Poi chiese “E questo?” allungando la gamba fuori dell’accappatoio bianco e agitando l’alluce.
“Alluce, tesoro mio”. Non ho mai capito quanto lo facesse apposta, ma la pelle vellutata e il suo profumo avevano scollegato ultima sinapsi attiva. Ancora una volta.
“Vieni qui, siediti sulle mie ginocchia”. Le dissi dolcemente e iniziai a sfiorarle la pelle lungo l’avambraccio fino al gomito. Sapevo che le piaceva e che aveva un effetto molto rilassante su di lei. Non c’era nulla di erotico, semplicemente si lasciava ipnotizzare. In quei momenti sembrava che il tempo si fermasse. Era come se fossimo in un film muto.
“I tuoi polluci mi fanno impazzire” disse con un filo di voce soffiata.
“Sembrano fatti apposta per questo, tesoro mio” le risposi. Serio e impunito.
Quando poi le gambe iniziarono a intorpidirsi, a causa del peso, aggiunsi: “Questo posto deve essere pieno di formiche, hanno assalito i miei piedi e sono arrivate quasi fino alle ginocchia!”
“Fomiche? Quali formiche?” disse lei.
“Sono enormi. Rosse e affamate” dissi.
“Oh, aiuto me!” sobbalzò.
“Ti porto in salvo me, piccola!” e così dicendo mi alzai e portandola in camera l’appoggiai delicatamente sul letto.
“Amore, mi hai salvata dalle terribili formiche rosse, affamate e col polluce gigante, meriti un premio!”.
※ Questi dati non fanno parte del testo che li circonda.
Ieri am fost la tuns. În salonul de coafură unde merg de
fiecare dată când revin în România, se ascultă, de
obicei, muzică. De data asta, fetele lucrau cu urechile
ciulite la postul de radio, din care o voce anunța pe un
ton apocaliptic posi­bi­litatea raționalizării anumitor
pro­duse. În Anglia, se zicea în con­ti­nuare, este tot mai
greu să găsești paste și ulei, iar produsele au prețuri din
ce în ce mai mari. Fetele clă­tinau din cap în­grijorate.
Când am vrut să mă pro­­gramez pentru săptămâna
Mentre lei teneva gli occhi socchiusi e mi porgeva i cuscinetti a forma di labbra, mi guardai intorno con un leggerissimo disagio. Mi pareva di sentire quei due ectoplasmi sghignazzare ironizzando su chi dei due stesse prendendo per il… l’altro. Mi sono sentito palpare con desiderio la natica. Sarà stato un caso, ma in quel momento avevo smesso di sentirmi uno spietato possessore di polluci stimolatori e trovavo ingombranti le lunghe, affusolate e pelose orecchie bicolore che ero quasi certo di avere. Con fare disinvolto, tanto per essere sicuro, mi grattai un lobo. Ero certo di averli sentiti. Si, li avevo sentiti distintamente smascellarsi quei due. Augurai loro un crampo bloccante e definitivo alle mandibole, mentre mi abbandonavo e lasciavo che lei desse ancora una volta un senso a tutto quanto. Come solo lei ha saputo fare.
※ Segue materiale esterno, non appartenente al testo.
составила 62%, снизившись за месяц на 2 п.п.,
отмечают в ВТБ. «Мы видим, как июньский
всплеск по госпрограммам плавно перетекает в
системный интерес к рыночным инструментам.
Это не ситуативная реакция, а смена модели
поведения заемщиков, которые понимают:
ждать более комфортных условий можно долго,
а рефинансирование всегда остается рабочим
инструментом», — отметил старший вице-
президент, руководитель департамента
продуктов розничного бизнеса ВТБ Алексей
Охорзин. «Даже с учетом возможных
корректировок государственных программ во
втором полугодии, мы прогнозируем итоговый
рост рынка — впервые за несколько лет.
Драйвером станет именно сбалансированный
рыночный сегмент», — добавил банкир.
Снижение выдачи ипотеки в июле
Divertente anche questo tuo racconto, “esasperata” sottolineatura dell’importanza dell’intesa sessuale nella vita a due…
O no?
Un sorriso
anna
Molto divertente e ironico… quante cose si accettano per “amore”…!
Complimenti!
rosatea
Simpaticissima veramente… e quando la erre non rulla… si commettono anche errori di scrittura… non riconoscendo le doppie!
Caspita, non mi ero accorto che era arrivato il mio turno! Grazie per la lettura e i commenti.
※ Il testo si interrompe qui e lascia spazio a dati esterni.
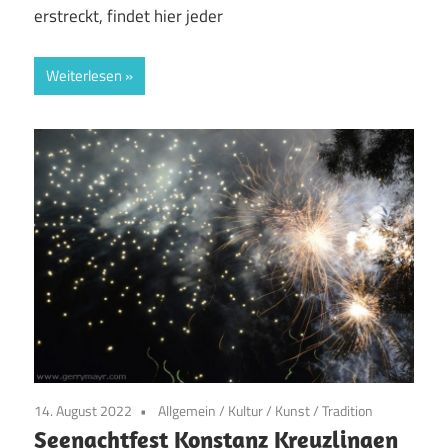
erstreckt, findet hier jeder
Weiterlesen
14. August 2022
Allgemein
/
Kultur
/
Kunst
/
Tradition
Seenachtfest Konstanz Kreuzlingen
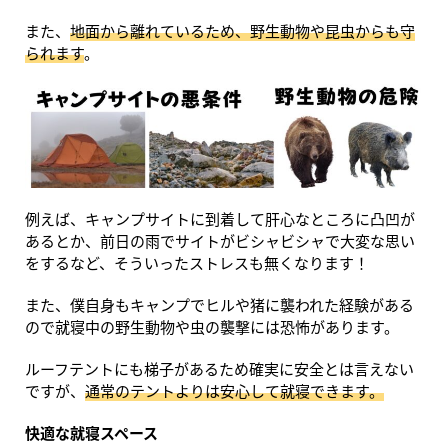
また、
地面から離れているため、野生動物や昆虫からも守
られます
。
例えば、キャンプサイトに到着して肝心なところに凸凹が
あるとか、前日の雨でサイトがビシャビシャで大変な思い
をするなど、そういったストレスも無くなります！
また、僕自身もキャンプでヒルや猪に襲われた経験がある
ので就寝中の野生動物や虫の襲撃には恐怖があります。
ルーフテントにも梯子があるため確実に安全とは言えない
ですが、
通常のテントよりは安心して就寝できます。
快適な就寝スペース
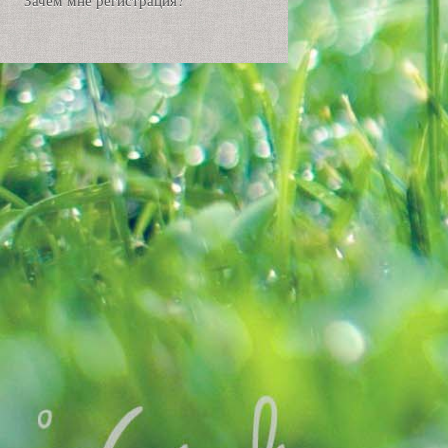
Зачем мне регистрация?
Complimenti, aspettavo con ansia questo nuovo racconto, visto che il primo mi era piaciuto tanto. Bello il particolare della erre anche perchè sono di perte io ho la erre alla frencese ed è bello leggere queste cose molto piacevoli.
Continua così non fermarti hai una dote nello scrivere. Buona vita.